• ABOUT THIS TASK
Write the records out exactly as shown. No pictures.

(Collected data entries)
Content starts

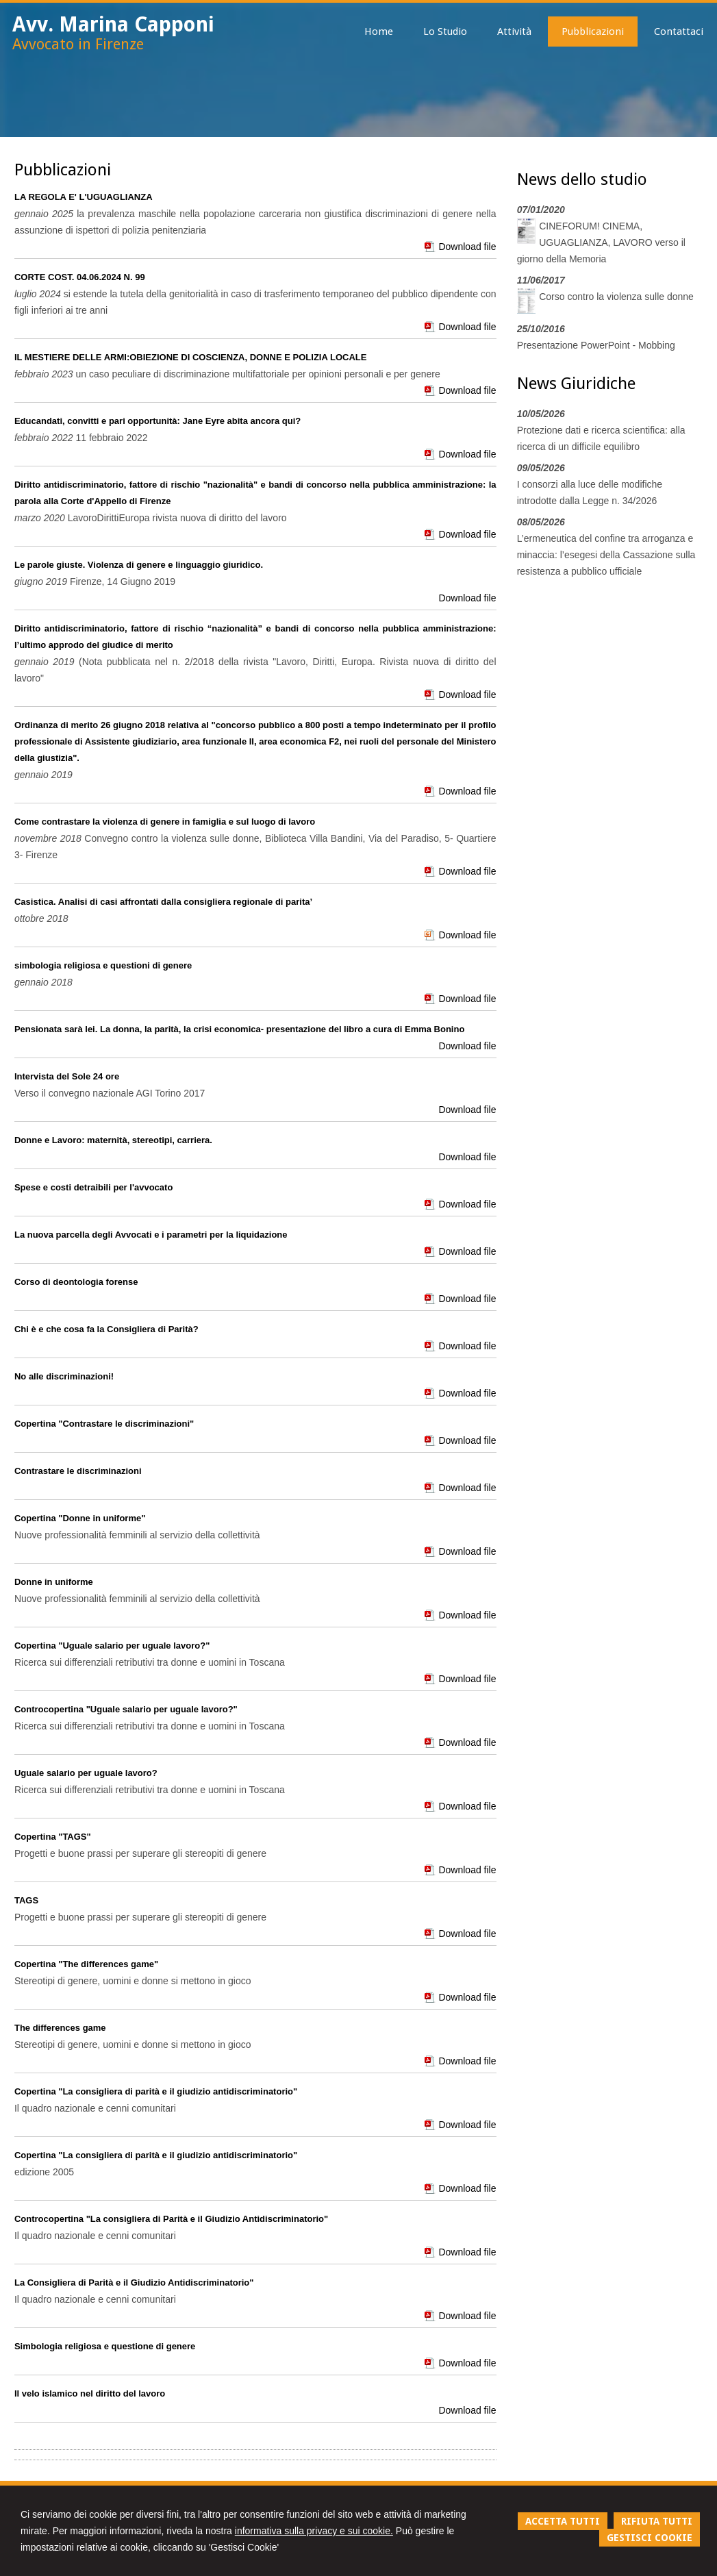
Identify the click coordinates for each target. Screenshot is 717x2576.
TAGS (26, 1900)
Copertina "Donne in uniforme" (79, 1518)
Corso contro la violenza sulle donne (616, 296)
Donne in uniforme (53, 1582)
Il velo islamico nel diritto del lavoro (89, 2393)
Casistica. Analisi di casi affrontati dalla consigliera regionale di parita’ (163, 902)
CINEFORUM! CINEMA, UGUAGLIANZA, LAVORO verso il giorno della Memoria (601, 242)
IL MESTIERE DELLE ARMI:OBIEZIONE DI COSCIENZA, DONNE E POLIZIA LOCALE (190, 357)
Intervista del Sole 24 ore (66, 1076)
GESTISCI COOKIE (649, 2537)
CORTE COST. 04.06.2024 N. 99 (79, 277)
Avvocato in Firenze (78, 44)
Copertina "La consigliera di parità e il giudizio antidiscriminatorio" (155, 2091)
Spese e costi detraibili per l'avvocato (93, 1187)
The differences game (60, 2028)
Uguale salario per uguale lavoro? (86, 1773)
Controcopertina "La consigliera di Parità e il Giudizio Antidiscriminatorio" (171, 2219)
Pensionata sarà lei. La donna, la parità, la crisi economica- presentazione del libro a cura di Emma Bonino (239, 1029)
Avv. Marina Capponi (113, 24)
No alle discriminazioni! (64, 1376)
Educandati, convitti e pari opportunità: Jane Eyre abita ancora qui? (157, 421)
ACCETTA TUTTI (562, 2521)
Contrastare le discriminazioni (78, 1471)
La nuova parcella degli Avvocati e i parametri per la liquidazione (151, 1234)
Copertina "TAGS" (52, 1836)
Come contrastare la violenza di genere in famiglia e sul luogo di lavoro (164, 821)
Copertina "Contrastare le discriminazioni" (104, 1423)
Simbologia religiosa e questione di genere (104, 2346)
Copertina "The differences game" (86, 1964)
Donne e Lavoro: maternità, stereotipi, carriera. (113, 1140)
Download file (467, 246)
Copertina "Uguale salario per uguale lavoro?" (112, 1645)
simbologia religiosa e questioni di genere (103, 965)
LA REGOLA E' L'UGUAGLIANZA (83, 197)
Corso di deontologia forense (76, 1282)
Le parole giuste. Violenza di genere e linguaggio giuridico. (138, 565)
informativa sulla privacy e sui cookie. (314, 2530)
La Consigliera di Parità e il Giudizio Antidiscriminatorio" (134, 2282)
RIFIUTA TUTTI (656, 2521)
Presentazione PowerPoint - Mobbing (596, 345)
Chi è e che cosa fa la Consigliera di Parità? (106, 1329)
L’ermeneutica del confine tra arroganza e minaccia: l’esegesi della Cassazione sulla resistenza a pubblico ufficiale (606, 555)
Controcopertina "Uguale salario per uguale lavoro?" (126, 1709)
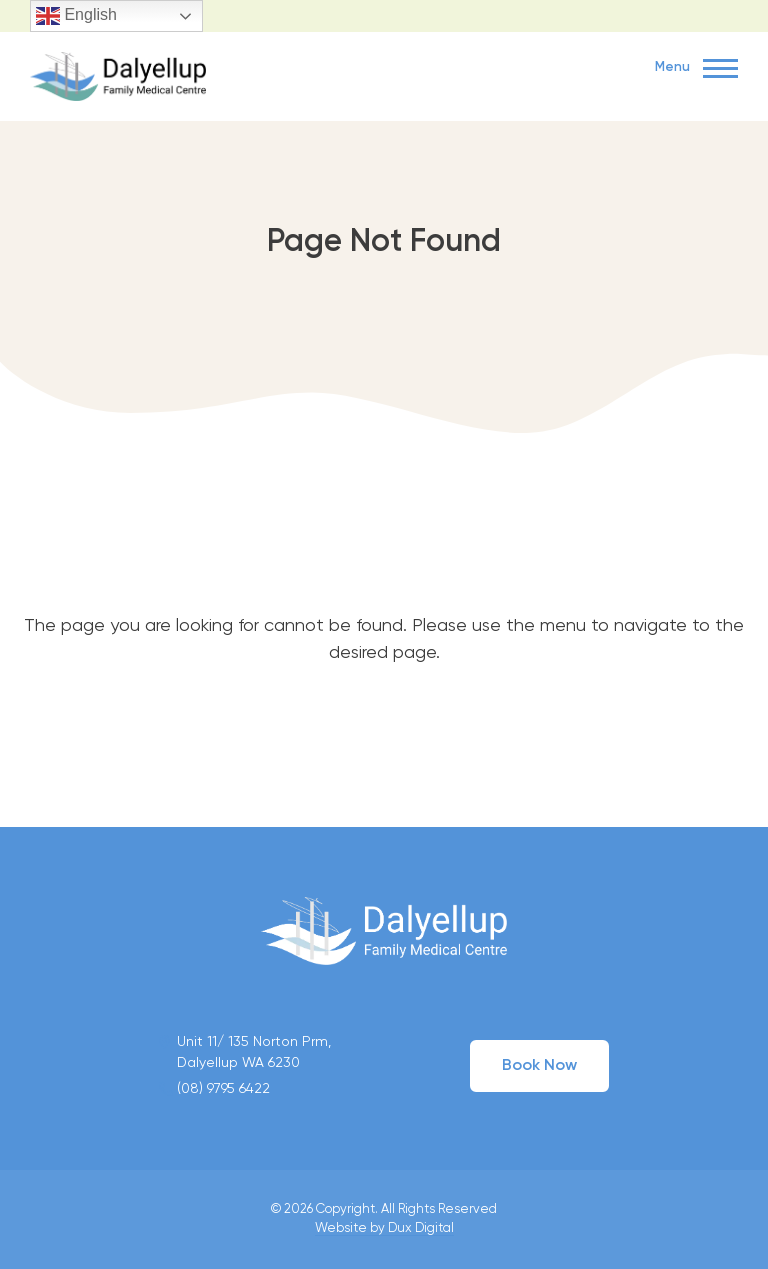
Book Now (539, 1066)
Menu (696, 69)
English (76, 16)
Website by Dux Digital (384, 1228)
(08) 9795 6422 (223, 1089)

Content ends

• TASK SOLUTION
Identify the click coordinates for each target. Screenshot is 717x2576.
TAGS (26, 1900)
Copertina "Donne in uniforme" (79, 1518)
Corso contro la violenza sulle donne (616, 296)
Donne in uniforme (53, 1582)
Il velo islamico nel diritto del lavoro (89, 2393)
Casistica. Analisi di casi affrontati dalla consigliera regionale di parita’ (163, 902)
CINEFORUM! CINEMA, UGUAGLIANZA, LAVORO verso il giorno della Memoria (601, 242)
IL MESTIERE DELLE ARMI:OBIEZIONE DI COSCIENZA, DONNE E POLIZIA LOCALE (190, 357)
Intervista del Sole 24 ore (66, 1076)
GESTISCI COOKIE (649, 2537)
CORTE COST. 04.06.2024 N. 99 (79, 277)
Avvocato in Firenze (78, 44)
Copertina "La consigliera di parità e il giudizio antidiscriminatorio" (155, 2091)
Spese e costi detraibili per l'avvocato (93, 1187)
The differences game (60, 2028)
Uguale salario per uguale lavoro? (86, 1773)
Controcopertina "La consigliera di Parità e il Giudizio Antidiscriminatorio" (171, 2219)
Pensionata sarà lei. La donna, la parità, la crisi economica- presentazione del libro a cura di Emma Bonino (239, 1029)
Avv. Marina Capponi (113, 24)
No alle discriminazioni! (64, 1376)
Educandati, convitti e pari opportunità: Jane Eyre abita ancora qui? (157, 421)
ACCETTA TUTTI (562, 2521)
Contrastare le discriminazioni (78, 1471)
La nuova parcella degli Avvocati e i parametri per la liquidazione (151, 1234)
Copertina "TAGS" (52, 1836)
Come contrastare la violenza di genere in famiglia e sul luogo di lavoro (164, 821)
Copertina "Contrastare le discriminazioni" (104, 1423)
Simbologia religiosa e questione di genere (104, 2346)
Copertina "The differences game" (86, 1964)
Donne e Lavoro: maternità, stereotipi, carriera. (113, 1140)
Download file (467, 246)
Copertina "Uguale salario per uguale lavoro?" (112, 1645)
simbologia religiosa e questioni di genere (103, 965)
LA REGOLA E' L'UGUAGLIANZA (83, 197)
Corso di deontologia forense (76, 1282)
Le parole giuste. Violenza di genere e linguaggio giuridico. (138, 565)
informativa sulla privacy e sui cookie. (314, 2530)
La Consigliera di Parità e il Giudizio Antidiscriminatorio" (134, 2282)
RIFIUTA TUTTI (656, 2521)
Presentazione PowerPoint - Mobbing (596, 345)
Chi è e che cosa fa la Consigliera di Parità? (106, 1329)
L’ermeneutica del confine tra arroganza e minaccia: l’esegesi della Cassazione sulla resistenza a pubblico ufficiale (606, 555)
Controcopertina "Uguale salario per uguale lavoro?" (126, 1709)
Book Now (539, 1066)
Menu (696, 69)
English (76, 16)
Website by Dux Digital (384, 1228)
(08) 9795 6422 (223, 1089)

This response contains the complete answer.